On Tuesday night, the men and women charged with saving lives pleaded for support, as did a man who says he's only alive today because of Medic One.
The levy ordinance goes up for renewal every six years. It failed in 1997, and that's something one survivor doesn't want to see happen again.
"The sensation was, I started to get dizzy and I knew it was serious and I felt an impending doom," said Peris Joyner.
When Joyner stepped off the Link Light Rail after suffering cardiac arrest, he thought his days were over. But someone nearby started CPR until Medic One got there.
"They took control, they intubated me, they started an IV to give me the necessary drugs, and they defibrillated me," Joyner said.
He said he's sure that emergency responders saved his life.
"Well, I guess my number came up, but I got dealt another number," he said.
Now Medic One needs voters to save its life. A proposed levy asks the average King County property owner to continue paying a little more than $100 a year to raise $695 million over the next six years.

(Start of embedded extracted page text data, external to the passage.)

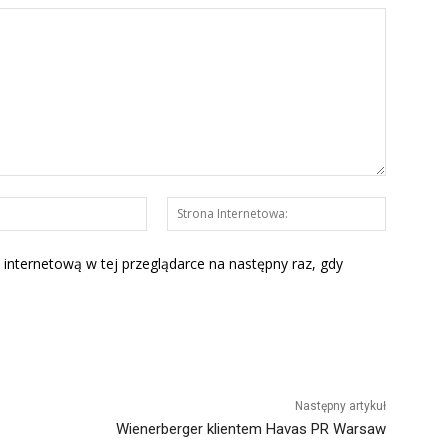
E-
Strona
mail:*
Interneto
 internetową w tej przeglądarce na następny raz, gdy
Następny artykuł
Wienerberger klientem Havas PR Warsaw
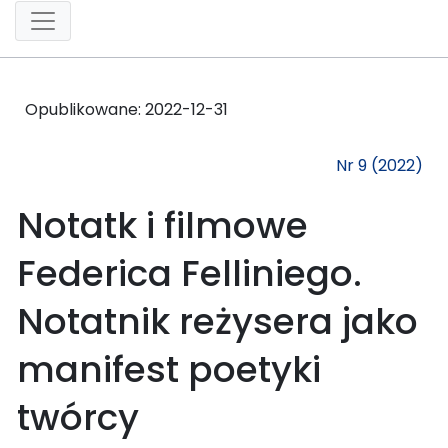
Opublikowane:
2022-12-31
Nr 9 (2022)
Notatk i filmowe
Federica Felliniego.
Notatnik reżysera jako
manifest poetyki
twórcy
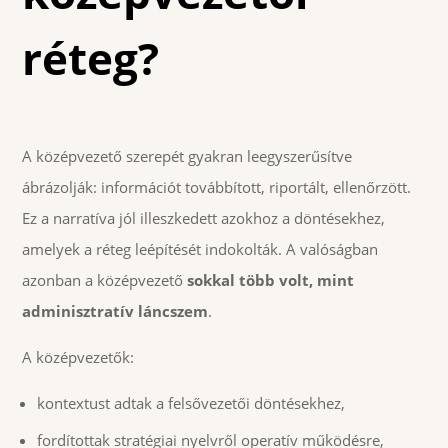
réteg?
A középvezető szerepét gyakran leegyszerűsítve
ábrázolják: információt továbbított, riportált, ellenőrzött.
Ez a narratíva jól illeszkedett azokhoz a döntésekhez,
amelyek a réteg leépítését indokolták. A valóságban
azonban a középvezető
sokkal több volt, mint
adminisztratív láncszem
.
A középvezetők:
kontextust adtak a felsővezetői döntésekhez,
fordítottak stratégiai nyelvről operatív működésre,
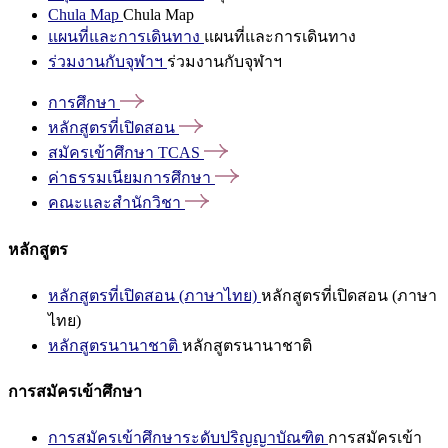
Chula Map
Chula Map
แผนที่และการเดินทาง
แผนที่และการเดินทาง
ร่วมงานกับจุฬาฯ
ร่วมงานกับจุฬาฯ
การศึกษา
หลักสูตรที่เปิดสอน
สมัครเข้าศึกษา
TCAS
ค่าธรรมเนียมการศึกษา
คณะและสำนักวิชา
หลักสูตร
หลักสูตรที่เปิดสอน (ภาษาไทย)
หลักสูตรที่เปิดสอน (ภาษา
ไทย)
หลักสูตรนานาชาติ
หลักสูตรนานาชาติ
การสมัครเข้าศึกษา
การสมัครเข้าศึกษาระดับปริญญาบัณฑิต
การสมัครเข้า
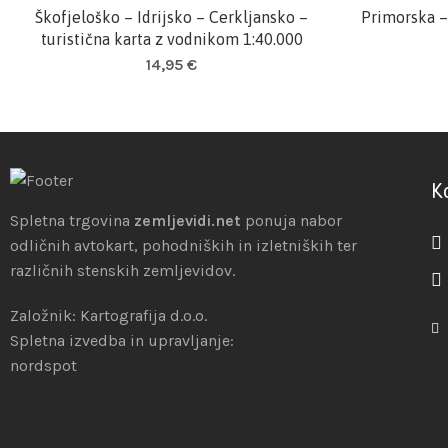
Škofjeloško – Idrijsko – Cerkljansko –
Primorska –
Dodaj v košarico
turistična karta z vodnikom 1:40.000
14,95
€
K
Spletna trgovina
zemljevidi.net
ponuja nabor
odličnih avtokart, pohodniških in izletniških ter
različnih stenskih zemljevidov.
Založnik: Kartografija d.o.o.
Spletna izvedba in upravljanje:
nordspot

"If it doesn't pass, we basically won't have the funding come January one," said Kent Fire Department battalion chief Greg Markley
King County Medic One/EMS has the highest survival rate in the country, and Joyner is living proof.
"You never know when it's going to be your time to call on Medic One," Joyner said. "And when it is your time, you want someone to be there to be able to respond to give you a second chance at life."
If the levy fails, King County officials would have to pass an emergency resolution to fund advanced life support and fire departments would see a budget shortfall, according to Markley, who called that idea "catastrophic"
Medic One serves roughly two million people and responds to a medical emergency every three minutes.